PROBLEM TO WORK ON —
Scan the data below and pick out the lines containing the word "have".

DATA TO USE —
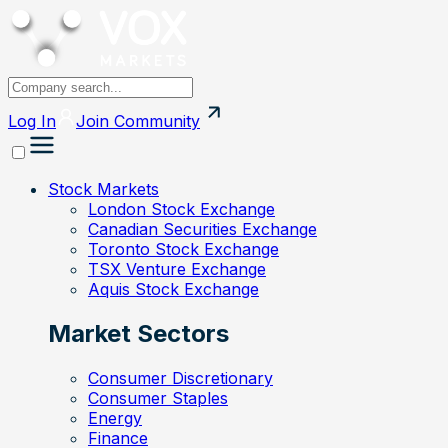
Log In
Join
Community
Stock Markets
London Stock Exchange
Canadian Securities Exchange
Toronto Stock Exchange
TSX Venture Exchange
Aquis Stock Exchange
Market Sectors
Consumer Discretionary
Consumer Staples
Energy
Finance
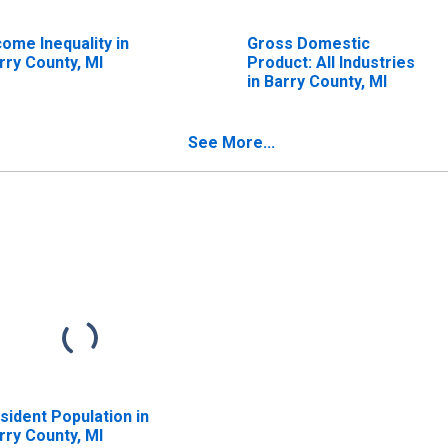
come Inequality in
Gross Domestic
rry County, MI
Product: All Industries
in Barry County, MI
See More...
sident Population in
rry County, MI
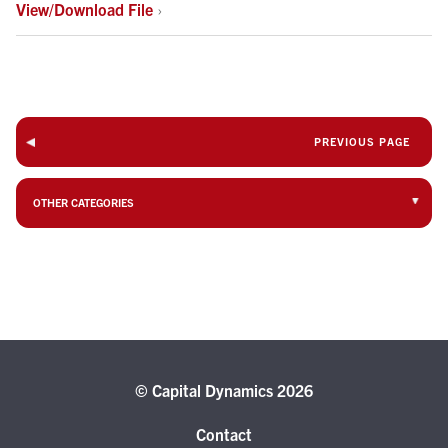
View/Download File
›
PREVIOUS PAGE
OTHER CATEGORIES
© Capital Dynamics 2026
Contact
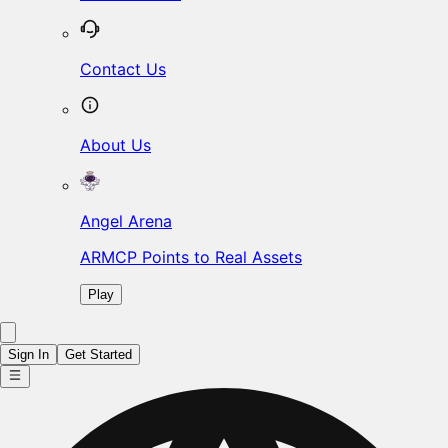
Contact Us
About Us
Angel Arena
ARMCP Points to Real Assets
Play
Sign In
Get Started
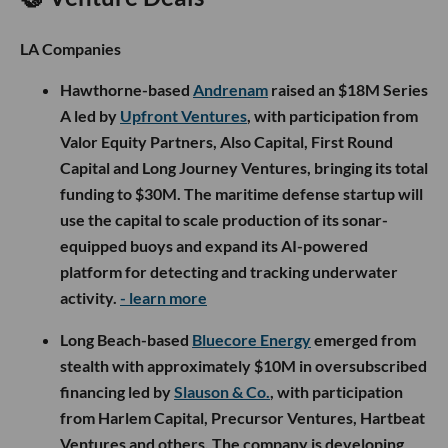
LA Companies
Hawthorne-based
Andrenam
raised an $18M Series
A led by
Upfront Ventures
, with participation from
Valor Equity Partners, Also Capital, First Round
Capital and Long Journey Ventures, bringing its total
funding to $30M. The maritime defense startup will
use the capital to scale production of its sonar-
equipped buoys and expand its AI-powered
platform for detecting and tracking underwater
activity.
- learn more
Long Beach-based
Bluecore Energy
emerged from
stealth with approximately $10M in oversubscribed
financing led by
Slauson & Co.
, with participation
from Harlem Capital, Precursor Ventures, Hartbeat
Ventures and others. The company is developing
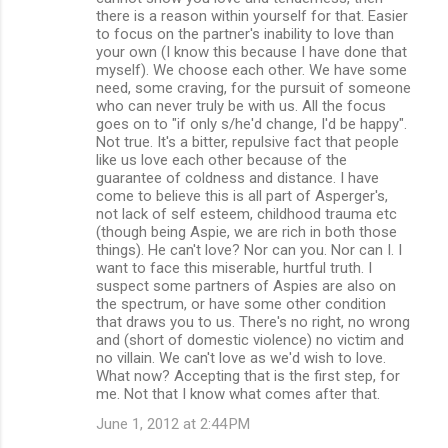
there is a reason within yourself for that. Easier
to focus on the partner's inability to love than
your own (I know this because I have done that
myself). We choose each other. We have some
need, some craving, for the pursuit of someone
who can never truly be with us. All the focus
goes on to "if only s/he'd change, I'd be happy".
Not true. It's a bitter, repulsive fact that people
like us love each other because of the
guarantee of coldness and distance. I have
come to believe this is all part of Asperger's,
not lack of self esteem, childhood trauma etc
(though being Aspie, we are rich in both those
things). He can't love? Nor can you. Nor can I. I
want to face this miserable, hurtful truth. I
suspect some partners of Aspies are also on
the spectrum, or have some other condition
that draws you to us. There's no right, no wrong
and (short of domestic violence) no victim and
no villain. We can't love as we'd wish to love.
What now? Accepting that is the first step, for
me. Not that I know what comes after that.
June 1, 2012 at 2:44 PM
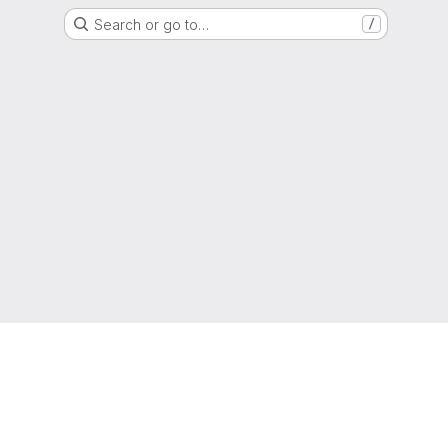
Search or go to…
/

EXERCISE SOLUTION —
your own (I know this because I have done that
myself). We choose each other. We have some
guarantee of coldness and distance. I have
the spectrum, or have some other condition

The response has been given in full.